## [Activity]
Nothing but the lines from the one containing "777 000 сум" through the end of the material should be restated, and each exactly.

━━━━━━━━━━━━━━━━━━━━

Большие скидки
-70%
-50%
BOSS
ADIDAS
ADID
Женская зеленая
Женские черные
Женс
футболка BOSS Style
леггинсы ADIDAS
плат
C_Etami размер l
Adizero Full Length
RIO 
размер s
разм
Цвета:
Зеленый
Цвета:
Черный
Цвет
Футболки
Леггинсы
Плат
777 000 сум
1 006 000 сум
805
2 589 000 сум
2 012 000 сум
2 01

━━━━━━━━━━━━━━━━━━━━

## [Output of the exercise]
777 000 сум
1 006 000 сум
805
2 589 000 сум
2 012 000 сум
2 01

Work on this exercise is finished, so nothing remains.